Example of connecting to secret manager's vault backend through configuration file

deployment:
  admin:
    admin_key:
      - name: admin
        key: "$secret://vault/apisix_config/admin_key"
        role: admin
      - name: viewer
        key: "$secret://vault/apisix_config/viewer_key"
        role: viewer
    admin_api_mtls:
      admin_ssl_cert_content: "$secret://vault/apisix_config/admin_ssl_cert"
      admin_ssl_cert_key_content: "$secret://vault/apisix_config/admin_ssl_cert_key"
      admin_ssl_ca_cert_content: "$secret://vault/apisix_config/admin_ssl_ca_cert"
  etcd:
    password: "$secret://vault/apisix_config/etcd_password"
    tls:
      cert_content: "$secret://vault/apisix_config/etcd_cert"
      key_content: "$secret://vault/apisix_config/etcd_cert_key"

APISIX section

APISIX itself also provides encryption of core data. APISIX uses symmetric encryption to encrypt some sensitive data and store it in ETCD.

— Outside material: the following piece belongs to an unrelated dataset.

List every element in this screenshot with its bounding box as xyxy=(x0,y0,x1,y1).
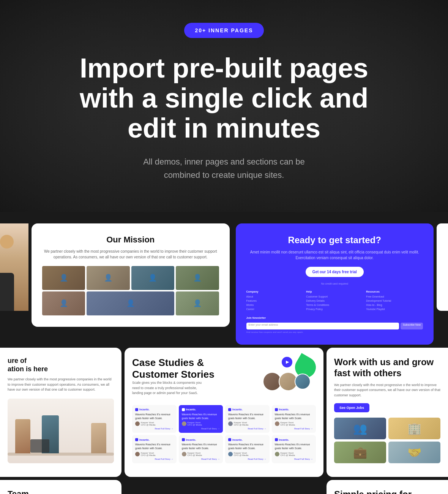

more info : https://github.com/apache/apisix/pull/8487/files#diff-ffcc5f951f0adfe5baeabfcd28555c3c148d87a58d475c6e2239344426795ebf

There is a scenario: when the user expects to use symmetric encryption to encrypt and store sensitive data in etcd instead of storing it in the vault backend of secert manager.
But this encrypted key is expected to be stored in the secert manager's backend vault.

anyway. the APISIX section is with a lower priority.

• apisix.ssl.key_encrypt_salt[]
• apisix.data_encryption.keyring[]

apisix:
...
  ssl:
...
    key_encrypt_salt: 
      - "$secret://vault/apisix_config/apisix_ssl_key_encrypt_salt0"
  data_encryption:                # Encrypt fields specified in `encrypt_fields` in plugin schema.
...
    keyring: 
      - "$secret://vault/apisix_config/apisix_data_encryption_keyring0"
...

discovery section

The discovery field in the configuration file is mainly used for service discovery and is not the core of APISIX. this is not a core field, so it has a lower priority.

• apisix.discovery.nacos.host

discovery:                      # Service Discovery
...
 nacos:                         # Nacos
   host:                        # Nacos address(es)
     - "$secret://vault/apisix_config/discovery_nacos_host0"

If any vault blank is obtained in the vault instance, the startup fails and an obvious error is given.

APISIX Standalone

If you use standalone mode to start APISIX, you cannot start the admin API. The configuration backend is also based on yaml.

There will be no sensitive information at startup.

[Sn0rt]

we have a PR for the orginal version #9930 cc @rodman10 thx you contribute

and @monkeyDluffy6017 @leslie-tsang pls help me to review this desgin.

[soulbird]

Can the secret manager configuration here be used in the authentication plugin?

[Sn0rt]

authentication plugin?

From a design perspective, the configuration file discussed in the current proposal or the vault specified by the environment variable cannot be used to configure and store sensitive information of the plugin. It is only used to store sensitive information at startup.

The main reason is that the vault referenced in the authentication plugin has a multi-instance concept. For example, vault1 and vault2 correspond to different vault backends. This in turn requires the configuration file to support the connection of multiple vault instances.

[ssignik]

This function will be useful in production, so does it has any progress? @Sn0rt

[Sn0rt]

@ssignik Sorry, I haven't had the time to work on this feature lately.